Napoleon formed his 20,000 men into five division-sized squares with artillery at each corner and the baggage, cavalry and savants inside. The men had quenched their thirst in watermelon fields, and were ready. They knew that if they pointed their bayonets at the Mamluk horses’ heads, in the words of one officer, ‘the horse rears up, unseating his rider’.45 The Mamluks attacked Desaix’s and Reynier’s divisions first, which, according to Boyer, ‘received them with steadiness, and at the distance of only ten paces opened a running fire upon them … Then they fell upon Bon’s division, which received them in the same manner. In short, after a number of unavailing efforts, they made off.’46 The battle of the Pyramids was over in two hours. Dommartin’s aide-de-camp Jean-Pierre Doguereau kept a journal of the campaign, in which he recalled that many of the Mamluks ‘threw themselves into the Nile; firing at the thousands of heads appearing above the water continued for a long while; all their cannon were captured by us. The enemy losses were considerable.’47
Many of the three hundred French casualties were due to friendly fire between the squares rather than to the Mamluks, who lost twenty guns, four hundred camels and all their equipment and baggage. Because the Mamluks traditionally went into battle carrying their life savings, a single corpse could make a soldier’s fortune.
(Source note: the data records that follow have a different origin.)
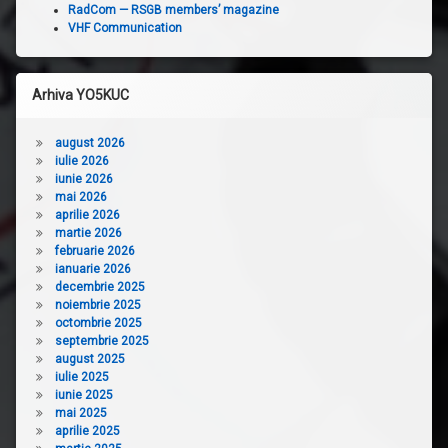
RadCom — RSGB members’ magazine
VHF Communication
Arhiva YO5KUC
august 2026
iulie 2026
iunie 2026
mai 2026
aprilie 2026
martie 2026
februarie 2026
ianuarie 2026
decembrie 2025
noiembrie 2025
octombrie 2025
septembrie 2025
august 2025
iulie 2025
iunie 2025
mai 2025
aprilie 2025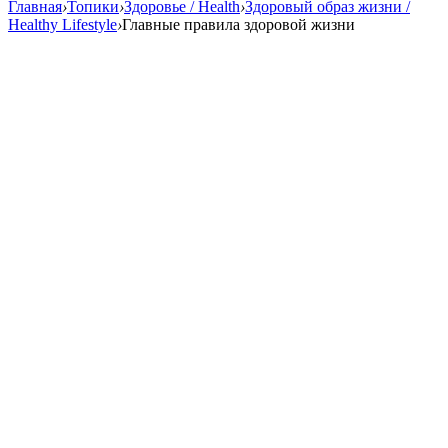
Главная
›
Топики
›
Здоровье / Health
›
Здоровый образ жизни /
Healthy Lifestyle
›
Главные правила здоровой жизни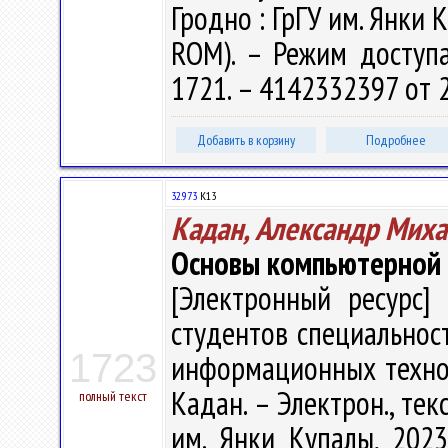
Гродно : ГрГУ им. Янки К
ROM). – Режим доступа: 
1721. – 4142332397 от 
Добавить в корзину
Подробнее
32.973
К13
Кадан, Александр Мих
Основы компьютерной 
[Электронный ресурс] 
студентов специальнос
1723
информационных технол
Кадан. – Электрон., текс
полный текст
им. Янки Купалы, 2023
After the battle, the victorious French measured out gold coins by the hatful. ‘Our brave men were amply compensated for the trouble they had experienced,’ was how Berthier put it in his report to the war ministry, printed in Le Moniteur. Napoleon won the soubriquet ‘Sultan Kebir’ (Lord of Fire) from the Egyptians as Murad fled to Upper Egypt, where Desaix was despatched in pursuit. After one of Desaix’s victories there, the corpses of drowned Mamluks were fished out of the Nile to be picked over.
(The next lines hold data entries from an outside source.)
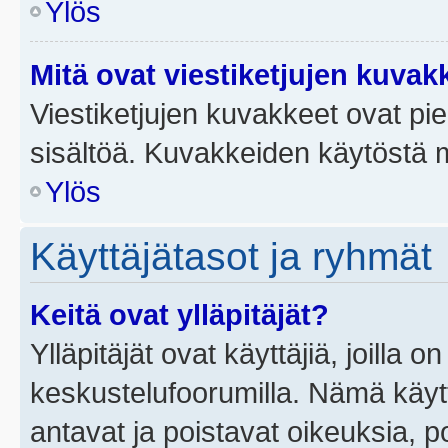
Ylös
Mitä ovat viestiketjujen kuvak
Viestiketjujen kuvakkeet ovat pieni
sisältöä. Kuvakkeiden käytöstä m
Ylös
Käyttäjätasot ja ryhmät
Keitä ovat ylläpitäjät?
Ylläpitäjät ovat käyttäjiä, joilla
keskustelufoorumilla. Nämä käytt
antavat ja poistavat oikeuksia, por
The day after the battle Napoleon entered Cairo, a city of 600,000 inhabitants, the same size as Paris and easily the largest in Africa. He set up headquarters in the house of Elfey Bey in Ezbekyeh Square and immediately started issuing orders for reforms. Each of Cairo’s sixteen districts was to receive its own diwan (council) made up of local dignitaries who would then send a representative to a Grand Diwan, under the presidency of the pro-French Sheikh al-Sharqawi. Napoleon accorded the diwans some powers over justice and administration, hoping they might eventually ‘accustom the Egyptian notables to the ideas of assembly and government’. His meetings with the Grand Diwan appear to have been jolly: one Muslim historian records that Napoleon was ‘cheerful and sociable with the gathered people and used to joke with them’.48 By direct decree Napoleon established a postal system, street lighting and cleaning, a coach service between Cairo and Alexandria, a mint and a rational tax system with lower impositions on the Egyptian fallaheen (peasantry) than the Mamluks’ extortionary demands. He also abolished feudalism, replacing it with rule by the diwans, set up a new French trading company, built modern plague hospitals and produced Egypt’s first printed books (in three languages). None of these reforms were undertaken on orders from the Directory, who were unable to get messages through; they were entirely on Napoleon’s initiative.
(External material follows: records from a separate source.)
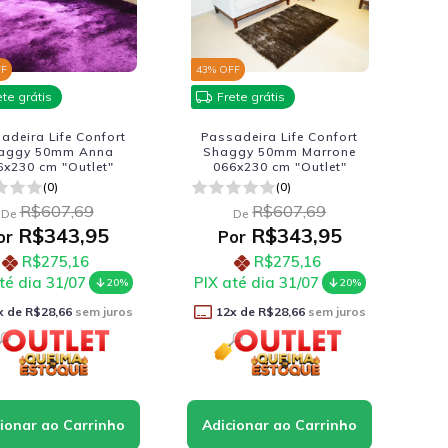
FF
43
% OFF
ete grátis
Frete grátis
adeira Life Confort
Passadeira Life Confort
aggy 50mm Anna
Shaggy 50mm Marrone
6x230 cm "Outlet"
066x230 cm "Outlet"
(0)
(0)
R$607,69
R$607,69
De
De
R$343,95
R$343,95
or
Por
R$275,16
R$275,16
té dia 31/07
PIX até dia 31/07
20%
20%
x de
R$28,66
sem juros
12
x de
R$28,66
sem juros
When he invaded Egypt, Alexander the Great visited the Temple of Amon at Siwah in 332 BC to consult the great oracle there. Napoleon considered it ‘a great stroke of policy’ and said, ‘It enabled him to conquer Egypt.’49 As Egypt had been Muslim since the seventh century, Napoleon felt it would be wise to embrace Islam as much as possible, although he never went so far as the general he called ‘that fool Menou’, who married an Egyptian, converted to Islam and took on the middle name Abdallah. (Marmont asked him whether he ‘intended, in the customs of the country’, to practise polygamy as well; Menou indicated not.50) Asked two decades later whether he had ever truly embraced Islam, Napoleon laughingly replied: ‘Fighting is a soldier’s religion; I never changed that. The other is the affair of women and priests. As for me, I always adopt the religion of the country I am in.’51
Napoleon respected Islam, regarding the Koran as ‘not just religious; it is civil and political. The Bible only preaches morals.’52 He was also impressed by the way that the Muslims ‘tore more souls away from false gods, toppled more idols, pulled down more pagan temples in fifteen years than the followers of Moses and Christ had in fifteen centuries’.53* He had no objection to polygamy, saying that Egyptian men were gourmands en amour, and, when permitted, ‘will prefer having wives of various colours’.54† His flattery of the ulama (clergy), his discussions of the Koran, and his holding out the possibility of his conversion to Islam – as well as his attempts to impress the sheikhs with French science – were all intended to establish a collaborationist body of Egyptians, with mixed results. As it turned out, no amount of complying with Islamic ceremonies, salutations and usages prevented Selim III from declaring jihad against the French in Egypt, meaning that any attacks upon them were thenceforth blessed.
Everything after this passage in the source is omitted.